Henle Library @国立音大

国立音楽大学が、ヘンレ社が運営するデジタル楽譜サービス「Henle Library Campus Edition」を日本の大学で初めて導入したのが、2021年。

4年がたち、学生にすっかり浸透してきたヘンレ版のデジタル楽譜。無料で様々なサービスと機能を利用できるのは、学生にとっても先生方にとってもありがたい限りです。

でも、私を含めて膨大な情報量や機能の全てを使いこなすには至っていないのも、正直な実情。

今日は、G.ヘンレ社から、営業部長のS.ヤンツェン博士が国立音楽大学に来学され、ヘンレ原典版とアプリ「Henle Library」をテーマに、図書館2階 ライブラリーホールでレクチャーをしてくださいました。

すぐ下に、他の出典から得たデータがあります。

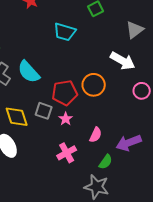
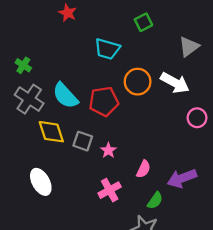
orange circle: (94, 85) -> (138, 82), moved
red pentagon: (65, 93) -> (104, 101), moved
yellow diamond: (17, 117) -> (51, 132), moved

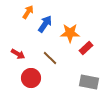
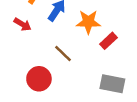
red arrow: (18, 54) -> (23, 24), moved

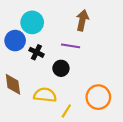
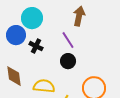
purple line: (71, 46) -> (68, 40), turned 48
black circle: (61, 68) -> (68, 61), moved

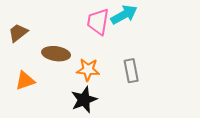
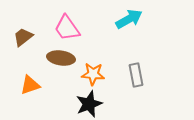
pink trapezoid: (98, 22) -> (67, 28), moved, turned -44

ご自身、ピアノとチェロを演奏されるヤンツェン博士。机上の論理だけでなく、奏者としての実感や研究に直結するアプローチで、様々な機能を開発してこられました。

iPadとともにレッスンを受ける学生が日毎増えていて、紙の楽譜派の私から見ると、驚いたり感心することもしばしば。

無料アプリをそのまま印刷する学生も多いのですが、ヤンツェン博士によると、「サイズも少し小さくなってしまうので印刷には向かない」とのこと。

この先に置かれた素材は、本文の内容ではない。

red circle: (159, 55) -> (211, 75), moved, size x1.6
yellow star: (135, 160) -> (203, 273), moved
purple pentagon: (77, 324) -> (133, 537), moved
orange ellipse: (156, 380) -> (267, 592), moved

あくまで、指遣いや版による違いを比較検証するなど、研究用に活用し、紙媒体の楽譜を演奏で使うのが理想的な使い方と仰っていました。

原点版(URTEXT)の意味、自筆譜に始まり、原点版としての楽譜が誕生するまでの編集の過程なと、興味深いお話の連続でした。今後、校訂報告を読む時も「親しみ」がわくというもの。

複雑で専門的な内容のお話を、本当にわかりやすくテンポ良く通訳してくださった大浜陽子先生。優しいお声も含め、ファンになりました。ヤンツェン博士との強い信頼関係あってこその名通訳でした。

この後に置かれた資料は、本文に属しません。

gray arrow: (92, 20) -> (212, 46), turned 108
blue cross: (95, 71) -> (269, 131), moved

そして、国立音大附属図書館のライブラリアンの皆様の、親切できめ細かなサポートには、日頃から感謝の気持ちでいっぱいです。

学ぶ者にとって、まさに「パラダイス」の国立音大。学生時代に最大限に活用してほしい!そして私も学生と共に豊かな時間を重ねていきたいと思いながら帰途につきました。